Center for Power Electronics Systems researchers used the knowledge gained while designing the voltage regulator module to develop an integrated approach to power electronics systems. What they envisioned was analogous to a set of standardized toy building blocks (Lego). They would develop integrated power electronic modules (IPEM) as the basis for their new system approach.
The center’s integrated power electronic modules solution is based on the integration of a new generation of devices, innovative circuits, and functions. Similar to building blocks, the integrated soutions could then be customized and integrated into various solutions for specific needs. “We started the concept of integrated solutions,” Lee said, and “it is now a multibillion dollar industry.”

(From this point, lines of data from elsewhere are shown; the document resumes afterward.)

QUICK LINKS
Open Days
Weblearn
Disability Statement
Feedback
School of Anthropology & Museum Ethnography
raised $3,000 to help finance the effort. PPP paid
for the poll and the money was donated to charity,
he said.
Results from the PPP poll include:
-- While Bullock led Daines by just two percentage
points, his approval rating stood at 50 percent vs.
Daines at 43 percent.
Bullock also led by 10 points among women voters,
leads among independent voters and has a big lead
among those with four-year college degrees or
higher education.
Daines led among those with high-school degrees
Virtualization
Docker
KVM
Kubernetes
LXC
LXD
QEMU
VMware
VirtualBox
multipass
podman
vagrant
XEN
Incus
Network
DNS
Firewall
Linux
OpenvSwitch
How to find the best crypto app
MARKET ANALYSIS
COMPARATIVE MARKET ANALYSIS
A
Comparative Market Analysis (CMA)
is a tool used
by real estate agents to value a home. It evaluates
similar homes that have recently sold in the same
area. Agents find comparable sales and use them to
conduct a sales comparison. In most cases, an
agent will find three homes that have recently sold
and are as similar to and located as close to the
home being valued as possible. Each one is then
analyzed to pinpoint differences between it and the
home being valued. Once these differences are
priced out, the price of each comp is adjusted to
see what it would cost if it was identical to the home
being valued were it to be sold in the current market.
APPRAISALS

For example, Center for Power Electronics Systems researchers have patented numerous power electronic improvements, such as converters for hybrid fuel cells used in electric vehicles. They also hold several patents that can effectively reduce switch voltage stress and switching losses, known as zero-voltage switching and zero-current switching techniques. These underpinning technologies significantly reduce switching losses and stresses and form the basis for today’s high-frequency power conversion technologies widely used in the information technology industry, as well as aerospace, consumer, and industrial applications. They have a total of 50 patents, 131 invention disclosures, and 328 licenses issued by Virginia Tech Intellectual Properties.

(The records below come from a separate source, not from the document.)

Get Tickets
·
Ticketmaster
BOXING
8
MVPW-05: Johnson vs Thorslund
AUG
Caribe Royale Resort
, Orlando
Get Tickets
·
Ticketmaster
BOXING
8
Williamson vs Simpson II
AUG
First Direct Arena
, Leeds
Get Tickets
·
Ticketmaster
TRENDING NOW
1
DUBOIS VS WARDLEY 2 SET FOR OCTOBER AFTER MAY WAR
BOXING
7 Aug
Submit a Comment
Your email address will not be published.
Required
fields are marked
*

As with the voltage regulator module technology, other companies have introduced systems similar to the center’s integrated power electronic modules, and the similar products are used to power the new generation of computers, telecommunications, and network equipment products. As the Center for Power Electronics Systems emerges from its National Science Foundation sponsorship, valued at more than $30 million, (and another $29 million from other sponsoring agencies), it is expanding its research mission beyond the power delivery and power management for the computer, telecommunication, and motor drives industries.
It is looking at efficient power management for small hand-held equipment, such as cell phones, PDAs, laptop/desktop computers, and to power architecture for such high power systems as data centers, more electric ships and aircraft systems. The center has set aside $1 million in the past two years to explore emerging power electronics technologies and applications using the future sustainable home as a platform to demonstrate potential energy savings and energy sustainability based on renewable energy sources.
“It’s an old argument,” Lee smiled. “Thomas Edison wanted DC but Westinghouse wanted AC. Well, we want to promote the DC voltage in energy-sustainable buildings. Specifically, the center’s researchers hope to design a future sustainable home that has load integrated power processors powering such loads as lighting, HVAC systems, entertainment, and data systems. The center advocates source-integrated power processors, which integrate power converters with solar photovoltaics on the roof and a dedicated wind turbine. The house would also have a bidirectional converter for a plug-in hybrid vehicle and for a grid connection.
Lee said he hopes that a “living lab” representative of a future sustainable home will be on the Virginia Tech campus soon.